- _Try it_: As an exercise, copy out the entries exactly as written.

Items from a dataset
*** Block opens ***

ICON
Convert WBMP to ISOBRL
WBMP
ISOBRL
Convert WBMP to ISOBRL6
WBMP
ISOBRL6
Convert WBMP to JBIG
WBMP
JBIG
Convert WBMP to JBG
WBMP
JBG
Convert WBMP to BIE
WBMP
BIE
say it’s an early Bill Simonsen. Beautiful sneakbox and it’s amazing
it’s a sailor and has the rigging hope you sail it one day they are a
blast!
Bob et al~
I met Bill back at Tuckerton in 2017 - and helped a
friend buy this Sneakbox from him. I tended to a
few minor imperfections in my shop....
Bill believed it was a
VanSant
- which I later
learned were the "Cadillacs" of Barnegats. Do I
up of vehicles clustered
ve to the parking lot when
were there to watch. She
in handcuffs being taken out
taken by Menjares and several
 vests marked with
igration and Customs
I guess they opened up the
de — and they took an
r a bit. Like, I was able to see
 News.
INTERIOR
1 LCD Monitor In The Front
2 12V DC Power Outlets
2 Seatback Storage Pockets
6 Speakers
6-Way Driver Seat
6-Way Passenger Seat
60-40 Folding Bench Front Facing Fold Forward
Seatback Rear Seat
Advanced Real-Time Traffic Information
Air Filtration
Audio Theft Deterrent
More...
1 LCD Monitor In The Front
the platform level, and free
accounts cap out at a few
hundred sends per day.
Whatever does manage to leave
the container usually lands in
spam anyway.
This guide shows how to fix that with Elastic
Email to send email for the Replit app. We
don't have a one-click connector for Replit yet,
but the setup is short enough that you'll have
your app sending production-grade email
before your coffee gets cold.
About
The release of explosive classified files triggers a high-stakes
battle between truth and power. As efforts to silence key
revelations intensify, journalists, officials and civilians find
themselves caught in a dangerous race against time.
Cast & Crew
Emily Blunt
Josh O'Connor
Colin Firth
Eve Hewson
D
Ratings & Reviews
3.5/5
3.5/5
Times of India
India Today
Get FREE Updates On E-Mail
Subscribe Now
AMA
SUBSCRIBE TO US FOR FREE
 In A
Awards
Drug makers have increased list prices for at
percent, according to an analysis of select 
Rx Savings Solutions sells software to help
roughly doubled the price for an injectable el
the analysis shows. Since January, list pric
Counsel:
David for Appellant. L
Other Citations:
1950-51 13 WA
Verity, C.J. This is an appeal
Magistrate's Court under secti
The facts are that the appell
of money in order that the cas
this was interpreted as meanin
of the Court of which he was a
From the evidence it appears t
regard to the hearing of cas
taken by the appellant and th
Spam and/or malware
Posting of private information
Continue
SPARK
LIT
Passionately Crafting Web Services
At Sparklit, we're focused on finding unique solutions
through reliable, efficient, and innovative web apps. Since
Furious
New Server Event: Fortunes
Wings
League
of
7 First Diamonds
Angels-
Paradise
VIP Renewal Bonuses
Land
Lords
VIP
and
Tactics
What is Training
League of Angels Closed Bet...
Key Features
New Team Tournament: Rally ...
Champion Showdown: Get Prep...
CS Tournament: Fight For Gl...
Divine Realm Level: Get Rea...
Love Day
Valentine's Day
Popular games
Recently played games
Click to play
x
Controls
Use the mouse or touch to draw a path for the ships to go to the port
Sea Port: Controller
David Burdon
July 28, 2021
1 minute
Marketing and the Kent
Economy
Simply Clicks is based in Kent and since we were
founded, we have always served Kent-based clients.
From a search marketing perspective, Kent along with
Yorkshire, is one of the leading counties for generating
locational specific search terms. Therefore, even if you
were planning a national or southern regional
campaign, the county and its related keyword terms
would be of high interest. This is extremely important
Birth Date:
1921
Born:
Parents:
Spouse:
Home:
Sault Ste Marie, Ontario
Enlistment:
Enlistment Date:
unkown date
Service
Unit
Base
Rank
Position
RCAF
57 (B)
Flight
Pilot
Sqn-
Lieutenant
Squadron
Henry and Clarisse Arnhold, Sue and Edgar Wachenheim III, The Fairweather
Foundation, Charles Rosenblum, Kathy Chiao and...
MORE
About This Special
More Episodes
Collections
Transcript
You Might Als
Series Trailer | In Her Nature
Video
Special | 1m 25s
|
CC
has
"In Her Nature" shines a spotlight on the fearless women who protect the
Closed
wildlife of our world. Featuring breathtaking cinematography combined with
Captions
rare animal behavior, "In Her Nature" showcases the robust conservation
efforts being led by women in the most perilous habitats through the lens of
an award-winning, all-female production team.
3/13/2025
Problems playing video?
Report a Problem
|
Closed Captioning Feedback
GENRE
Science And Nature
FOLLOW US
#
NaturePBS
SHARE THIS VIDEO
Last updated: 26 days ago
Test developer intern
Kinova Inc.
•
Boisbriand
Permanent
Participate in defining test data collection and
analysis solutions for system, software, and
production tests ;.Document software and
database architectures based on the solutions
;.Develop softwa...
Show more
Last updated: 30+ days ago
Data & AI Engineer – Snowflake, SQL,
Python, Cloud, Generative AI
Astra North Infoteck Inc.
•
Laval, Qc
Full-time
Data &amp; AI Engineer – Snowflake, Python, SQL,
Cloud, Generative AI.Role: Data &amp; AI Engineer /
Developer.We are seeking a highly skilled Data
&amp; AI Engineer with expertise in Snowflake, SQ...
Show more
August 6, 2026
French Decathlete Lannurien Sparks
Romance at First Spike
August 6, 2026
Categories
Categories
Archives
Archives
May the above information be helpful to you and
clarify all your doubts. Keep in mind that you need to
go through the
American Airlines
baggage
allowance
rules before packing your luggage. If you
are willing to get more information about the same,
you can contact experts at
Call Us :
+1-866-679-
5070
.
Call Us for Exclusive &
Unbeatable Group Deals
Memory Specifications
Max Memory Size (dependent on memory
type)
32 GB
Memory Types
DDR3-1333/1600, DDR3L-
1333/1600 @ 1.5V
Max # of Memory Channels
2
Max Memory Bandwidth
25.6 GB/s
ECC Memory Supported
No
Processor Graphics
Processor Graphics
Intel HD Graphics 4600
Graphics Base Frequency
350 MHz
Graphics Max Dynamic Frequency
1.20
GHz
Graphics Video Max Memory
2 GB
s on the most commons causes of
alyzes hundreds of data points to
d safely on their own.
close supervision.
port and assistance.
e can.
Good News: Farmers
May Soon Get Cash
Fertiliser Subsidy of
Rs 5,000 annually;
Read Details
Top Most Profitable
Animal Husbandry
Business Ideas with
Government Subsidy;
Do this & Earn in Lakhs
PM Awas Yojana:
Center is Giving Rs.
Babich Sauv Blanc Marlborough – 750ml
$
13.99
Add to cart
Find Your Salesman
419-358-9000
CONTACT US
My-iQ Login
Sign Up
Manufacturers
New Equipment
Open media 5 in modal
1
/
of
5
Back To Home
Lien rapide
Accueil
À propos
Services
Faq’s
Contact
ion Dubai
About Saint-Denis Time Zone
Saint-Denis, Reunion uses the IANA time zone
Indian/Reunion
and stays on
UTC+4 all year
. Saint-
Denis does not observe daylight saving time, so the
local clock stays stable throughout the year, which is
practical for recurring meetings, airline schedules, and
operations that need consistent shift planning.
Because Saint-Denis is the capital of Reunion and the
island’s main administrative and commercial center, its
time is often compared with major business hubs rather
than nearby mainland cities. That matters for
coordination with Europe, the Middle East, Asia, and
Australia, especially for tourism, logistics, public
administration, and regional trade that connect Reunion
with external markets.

*** Block closes ***

- _Exercise solution_:
ICON
Convert WBMP to ISOBRL
WBMP
ISOBRL
Convert WBMP to ISOBRL6
WBMP
ISOBRL6
Convert WBMP to JBIG
WBMP
JBIG
Convert WBMP to JBG
WBMP
JBG
Convert WBMP to BIE
WBMP
BIE
say it’s an early Bill Simonsen. Beautiful sneakbox and it’s amazing
it’s a sailor and has the rigging hope you sail it one day they are a
blast!
Bob et al~
I met Bill back at Tuckerton in 2017 - and helped a
friend buy this Sneakbox from him. I tended to a
few minor imperfections in my shop....
Bill believed it was a
VanSant
- which I later
learned were the "Cadillacs" of Barnegats. Do I
up of vehicles clustered
ve to the parking lot when
were there to watch. She
in handcuffs being taken out
taken by Menjares and several
 vests marked with
igration and Customs
I guess they opened up the
de — and they took an
r a bit. Like, I was able to see
 News.
INTERIOR
1 LCD Monitor In The Front
2 12V DC Power Outlets
2 Seatback Storage Pockets
6 Speakers
6-Way Driver Seat
6-Way Passenger Seat
60-40 Folding Bench Front Facing Fold Forward
Seatback Rear Seat
Advanced Real-Time Traffic Information
Air Filtration
Audio Theft Deterrent
More...
1 LCD Monitor In The Front
the platform level, and free
accounts cap out at a few
hundred sends per day.
Whatever does manage to leave
the container usually lands in
spam anyway.
This guide shows how to fix that with Elastic
Email to send email for the Replit app. We
don't have a one-click connector for Replit yet,
but the setup is short enough that you'll have
your app sending production-grade email
before your coffee gets cold.
About
The release of explosive classified files triggers a high-stakes
battle between truth and power. As efforts to silence key
revelations intensify, journalists, officials and civilians find
themselves caught in a dangerous race against time.
Cast & Crew
Emily Blunt
Josh O'Connor
Colin Firth
Eve Hewson
D
Ratings & Reviews
3.5/5
3.5/5
Times of India
India Today
Get FREE Updates On E-Mail
Subscribe Now
AMA
SUBSCRIBE TO US FOR FREE
 In A
Awards
Drug makers have increased list prices for at
percent, according to an analysis of select 
Rx Savings Solutions sells software to help
roughly doubled the price for an injectable el
the analysis shows. Since January, list pric
Counsel:
David for Appellant. L
Other Citations:
1950-51 13 WA
Verity, C.J. This is an appeal
Magistrate's Court under secti
The facts are that the appell
of money in order that the cas
this was interpreted as meanin
of the Court of which he was a
From the evidence it appears t
regard to the hearing of cas
taken by the appellant and th
Spam and/or malware
Posting of private information
Continue
SPARK
LIT
Passionately Crafting Web Services
At Sparklit, we're focused on finding unique solutions
through reliable, efficient, and innovative web apps. Since
Furious
New Server Event: Fortunes
Wings
League
of
7 First Diamonds
Angels-
Paradise
VIP Renewal Bonuses
Land
Lords
VIP
and
Tactics
What is Training
League of Angels Closed Bet...
Key Features
New Team Tournament: Rally ...
Champion Showdown: Get Prep...
CS Tournament: Fight For Gl...
Divine Realm Level: Get Rea...
Love Day
Valentine's Day
Popular games
Recently played games
Click to play
x
Controls
Use the mouse or touch to draw a path for the ships to go to the port
Sea Port: Controller
David Burdon
July 28, 2021
1 minute
Marketing and the Kent
Economy
Simply Clicks is based in Kent and since we were
founded, we have always served Kent-based clients.
From a search marketing perspective, Kent along with
Yorkshire, is one of the leading counties for generating
locational specific search terms. Therefore, even if you
were planning a national or southern regional
campaign, the county and its related keyword terms
would be of high interest. This is extremely important
Birth Date:
1921
Born:
Parents:
Spouse:
Home:
Sault Ste Marie, Ontario
Enlistment:
Enlistment Date:
unkown date
Service
Unit
Base
Rank
Position
RCAF
57 (B)
Flight
Pilot
Sqn-
Lieutenant
Squadron
Henry and Clarisse Arnhold, Sue and Edgar Wachenheim III, The Fairweather
Foundation, Charles Rosenblum, Kathy Chiao and...
MORE
About This Special
More Episodes
Collections
Transcript
You Might Als
Series Trailer | In Her Nature
Video
Special | 1m 25s
|
CC
has
"In Her Nature" shines a spotlight on the fearless women who protect the
Closed
wildlife of our world. Featuring breathtaking cinematography combined with
Captions
rare animal behavior, "In Her Nature" showcases the robust conservation
efforts being led by women in the most perilous habitats through the lens of
an award-winning, all-female production team.
3/13/2025
Problems playing video?
Report a Problem
|
Closed Captioning Feedback
GENRE
Science And Nature
FOLLOW US
#
NaturePBS
SHARE THIS VIDEO
Last updated: 26 days ago
Test developer intern
Kinova Inc.
•
Boisbriand
Permanent
Participate in defining test data collection and
analysis solutions for system, software, and
production tests ;.Document software and
database architectures based on the solutions
;.Develop softwa...
Show more
Last updated: 30+ days ago
Data & AI Engineer – Snowflake, SQL,
Python, Cloud, Generative AI
Astra North Infoteck Inc.
•
Laval, Qc
Full-time
Data &amp; AI Engineer – Snowflake, Python, SQL,
Cloud, Generative AI.Role: Data &amp; AI Engineer /
Developer.We are seeking a highly skilled Data
&amp; AI Engineer with expertise in Snowflake, SQ...
Show more
August 6, 2026
French Decathlete Lannurien Sparks
Romance at First Spike
August 6, 2026
Categories
Categories
Archives
Archives
May the above information be helpful to you and
clarify all your doubts. Keep in mind that you need to
go through the
American Airlines
baggage
allowance
rules before packing your luggage. If you
are willing to get more information about the same,
you can contact experts at
Call Us :
+1-866-679-
5070
.
Call Us for Exclusive &
Unbeatable Group Deals
Memory Specifications
Max Memory Size (dependent on memory
type)
32 GB
Memory Types
DDR3-1333/1600, DDR3L-
1333/1600 @ 1.5V
Max # of Memory Channels
2
Max Memory Bandwidth
25.6 GB/s
ECC Memory Supported
No
Processor Graphics
Processor Graphics
Intel HD Graphics 4600
Graphics Base Frequency
350 MHz
Graphics Max Dynamic Frequency
1.20
GHz
Graphics Video Max Memory
2 GB
s on the most commons causes of
alyzes hundreds of data points to
d safely on their own.
close supervision.
port and assistance.
e can.
Good News: Farmers
May Soon Get Cash
Fertiliser Subsidy of
Rs 5,000 annually;
Read Details
Top Most Profitable
Animal Husbandry
Business Ideas with
Government Subsidy;
Do this & Earn in Lakhs
PM Awas Yojana:
Center is Giving Rs.
Babich Sauv Blanc Marlborough – 750ml
$
13.99
Add to cart
Find Your Salesman
419-358-9000
CONTACT US
My-iQ Login
Sign Up
Manufacturers
New Equipment
Open media 5 in modal
1
/
of
5
Back To Home
Lien rapide
Accueil
À propos
Services
Faq’s
Contact
ion Dubai
About Saint-Denis Time Zone
Saint-Denis, Reunion uses the IANA time zone
Indian/Reunion
and stays on
UTC+4 all year
. Saint-
Denis does not observe daylight saving time, so the
local clock stays stable throughout the year, which is
practical for recurring meetings, airline schedules, and
operations that need consistent shift planning.
Because Saint-Denis is the capital of Reunion and the
island’s main administrative and commercial center, its
time is often compared with major business hubs rather
than nearby mainland cities. That matters for
coordination with Europe, the Middle East, Asia, and
Australia, especially for tourism, logistics, public
administration, and regional trade that connect Reunion
with external markets.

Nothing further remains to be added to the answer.